Theory 8 of Why We Age.
Systemic length-associated transcriptome imbalance

Transcript length alone explains most transcriptional changes observed with aging in humans. Transcripts are mRNA molecules transcribed from DNA.  The length reflects how many GCAU nucleotides are linked in the transcript, which will then often be translated into proteins.

Three lines of evidence support the biological importance of the uncovered transcriptome imbalance.  “First, in vertebrates the length association primarily displays a lower relative abundance of long transcripts in aging. Second, eight antiaging interventions of the Interventions Testing Program of the National Institute on Aging can counter this length association. Third, we find that in humans and mice the genes with the longest transcripts enrich for genes reported to extend lifespan, whereas those with the shortest transcripts enrich for genes reported to shorten lifespan.”

This is indeed one of the most important papers on aging in recent times and opens a new window on aging. “Aging is associated with a systemic length-associated transcriptome imbalance”. Eight antiaging interventions of the Interventions Testing Program of the National Institute on Aging can counter this length association.

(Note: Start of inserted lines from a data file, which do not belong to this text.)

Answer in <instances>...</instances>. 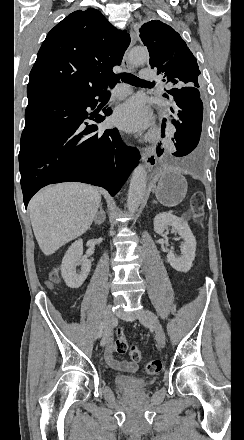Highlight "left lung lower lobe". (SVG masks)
<instances>
[{"label":"left lung lower lobe","instance_id":"obj_1","mask_svg":"<svg viewBox=\"0 0 244 440\" xmlns=\"http://www.w3.org/2000/svg\"><path fill=\"white\" fill-rule=\"evenodd\" d=\"M199 87H182L167 90L173 107L172 123L175 125L176 132L174 138L176 152L174 156L181 157L192 152L198 145L202 130L203 103L200 98ZM168 98V95L164 94ZM166 119L163 120L162 137ZM159 155V153H158Z\"/></svg>","mask_w":244,"mask_h":440}]
</instances>
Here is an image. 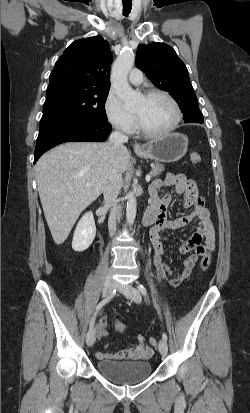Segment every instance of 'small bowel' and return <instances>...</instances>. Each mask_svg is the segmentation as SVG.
Instances as JSON below:
<instances>
[{
    "mask_svg": "<svg viewBox=\"0 0 250 413\" xmlns=\"http://www.w3.org/2000/svg\"><path fill=\"white\" fill-rule=\"evenodd\" d=\"M163 187H172L174 193L184 195V207L192 208L188 215L176 219L167 218V208L172 198V193L168 192L160 196L159 192ZM150 207L156 209L157 218L150 231V241L154 250L153 262L159 281H167L171 286L177 287L187 280L194 270L197 261L207 251L215 248V227L210 219L209 212L205 207L203 198L199 195L198 187L192 178L184 174L168 173L164 179L155 180L150 187ZM194 220L198 225L191 237L179 246V252L187 255L183 261L181 271L174 273L164 261L165 248L162 242V235L168 230L180 229ZM204 239V244H202ZM114 323V322H113ZM100 337L105 336V329L98 325ZM118 331V330H117ZM153 354V347L145 344L144 338L138 335L136 343L127 349L113 353L97 352L98 359L113 360H146Z\"/></svg>",
    "mask_w": 250,
    "mask_h": 413,
    "instance_id": "small-bowel-1",
    "label": "small bowel"
}]
</instances>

There is support for a preferential fold increase of long transcripts for 7 interventions: fibroblast growth factor 21 (FGF21) excess, Myc heterozygosity, rapamycin, resveratrol, S6 kinase 1 (S6K1) deletion, senolytics and Snell mice. We did not find statistically significant support (P > 0.01) for the 4 remaining interventions: Ames mice, eating every other day, Little mice and metformin.  But this conclusion is not totally clear.

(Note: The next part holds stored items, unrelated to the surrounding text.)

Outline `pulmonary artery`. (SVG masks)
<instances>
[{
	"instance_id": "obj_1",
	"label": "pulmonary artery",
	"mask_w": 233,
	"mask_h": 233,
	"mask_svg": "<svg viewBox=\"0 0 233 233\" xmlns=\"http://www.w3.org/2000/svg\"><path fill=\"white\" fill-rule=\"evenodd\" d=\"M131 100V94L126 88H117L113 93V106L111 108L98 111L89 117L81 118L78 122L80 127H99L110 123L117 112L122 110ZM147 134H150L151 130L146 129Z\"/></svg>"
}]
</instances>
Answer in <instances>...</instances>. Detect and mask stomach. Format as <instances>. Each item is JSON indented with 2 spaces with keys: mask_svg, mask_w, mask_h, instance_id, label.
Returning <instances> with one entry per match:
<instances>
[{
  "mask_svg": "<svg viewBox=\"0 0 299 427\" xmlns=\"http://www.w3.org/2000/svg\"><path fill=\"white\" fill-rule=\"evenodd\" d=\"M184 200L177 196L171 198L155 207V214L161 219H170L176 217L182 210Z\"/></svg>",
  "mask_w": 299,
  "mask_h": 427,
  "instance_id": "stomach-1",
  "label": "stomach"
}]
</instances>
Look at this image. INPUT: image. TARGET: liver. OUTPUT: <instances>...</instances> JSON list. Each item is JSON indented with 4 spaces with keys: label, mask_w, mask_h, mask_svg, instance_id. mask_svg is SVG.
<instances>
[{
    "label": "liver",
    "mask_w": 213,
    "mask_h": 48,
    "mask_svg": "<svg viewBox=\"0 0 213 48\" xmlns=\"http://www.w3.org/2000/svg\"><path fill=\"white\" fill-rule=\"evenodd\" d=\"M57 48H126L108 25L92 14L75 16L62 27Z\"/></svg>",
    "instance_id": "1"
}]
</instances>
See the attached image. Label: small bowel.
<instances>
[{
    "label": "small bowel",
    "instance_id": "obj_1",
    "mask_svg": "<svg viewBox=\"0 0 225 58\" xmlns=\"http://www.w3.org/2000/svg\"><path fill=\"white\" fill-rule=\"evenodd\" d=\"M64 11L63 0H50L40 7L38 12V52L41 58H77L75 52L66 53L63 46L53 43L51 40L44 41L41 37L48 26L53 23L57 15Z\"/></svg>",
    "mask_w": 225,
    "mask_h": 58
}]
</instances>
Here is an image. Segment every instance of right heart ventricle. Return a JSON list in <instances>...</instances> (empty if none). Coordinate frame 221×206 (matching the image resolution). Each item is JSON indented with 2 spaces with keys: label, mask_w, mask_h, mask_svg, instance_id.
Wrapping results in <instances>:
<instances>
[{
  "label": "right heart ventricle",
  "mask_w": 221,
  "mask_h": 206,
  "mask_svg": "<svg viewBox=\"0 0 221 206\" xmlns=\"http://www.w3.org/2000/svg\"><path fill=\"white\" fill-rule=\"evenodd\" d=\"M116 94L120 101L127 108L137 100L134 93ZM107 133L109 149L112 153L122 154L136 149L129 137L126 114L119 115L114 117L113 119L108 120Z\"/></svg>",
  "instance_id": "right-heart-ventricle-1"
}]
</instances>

We can conclude that the length-associated transcriptome imbalance is responsive to antiaging interventions and that several interventions promoting longevity oppose the direction of the transcriptome imbalance that we are reporting here to be the primary direction of the relative fold change encountered within vertebrates. We thus conclude that the length-associated transcriptome imbalance is responsive to antiaging interventions.